[Task item]:
Leave the pictures out and restate each entry below word for word.

[Entries supplied]:
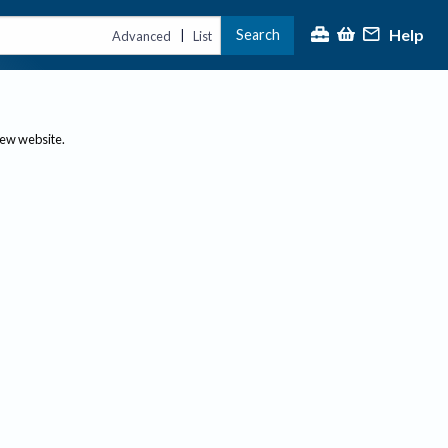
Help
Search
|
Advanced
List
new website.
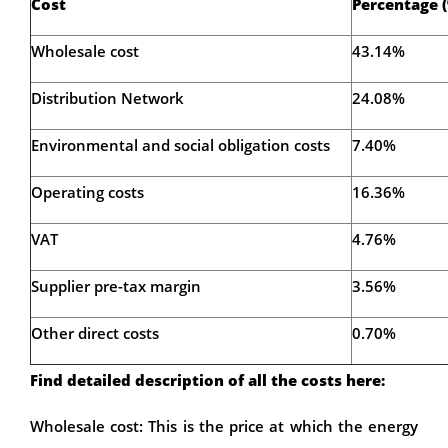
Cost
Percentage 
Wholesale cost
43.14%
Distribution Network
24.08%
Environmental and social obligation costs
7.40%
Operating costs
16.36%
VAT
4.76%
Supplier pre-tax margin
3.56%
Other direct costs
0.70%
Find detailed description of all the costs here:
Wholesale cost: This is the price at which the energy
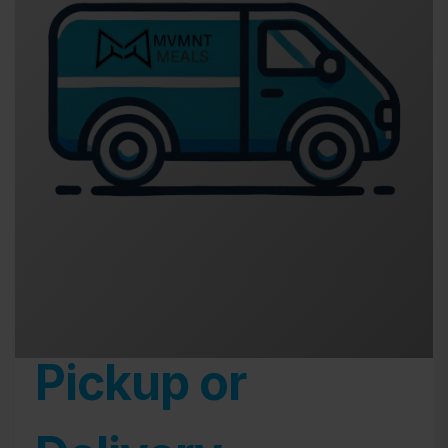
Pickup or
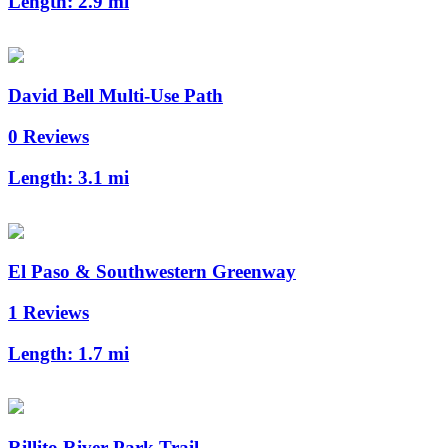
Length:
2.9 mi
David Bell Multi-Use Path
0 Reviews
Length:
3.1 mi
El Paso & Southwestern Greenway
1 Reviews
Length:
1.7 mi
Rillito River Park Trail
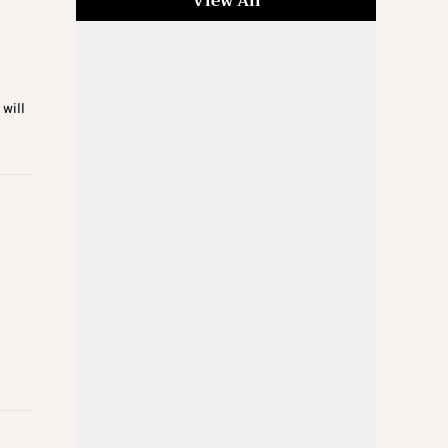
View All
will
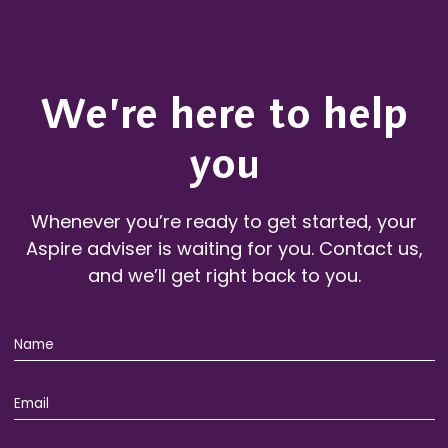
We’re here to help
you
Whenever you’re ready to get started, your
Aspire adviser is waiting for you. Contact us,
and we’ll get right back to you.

[Written answer]:
Help
Search
|
Advanced
List
new website.
Cost
Percentage 
Wholesale cost
43.14%
Distribution Network
24.08%
Environmental and social obligation costs
7.40%
Operating costs
16.36%
VAT
4.76%
Supplier pre-tax margin
3.56%
Other direct costs
0.70%
Find detailed description of all the costs here:
Wholesale cost: This is the price at which the energy
Pickup or
Length:
2.9 mi
David Bell Multi-Use Path
0 Reviews
Length:
3.1 mi
El Paso & Southwestern Greenway
1 Reviews
Length:
1.7 mi
Rillito River Park Trail
View All
will
We’re here to help
you
Whenever you’re ready to get started, your
Aspire adviser is waiting for you. Contact us,
and we’ll get right back to you.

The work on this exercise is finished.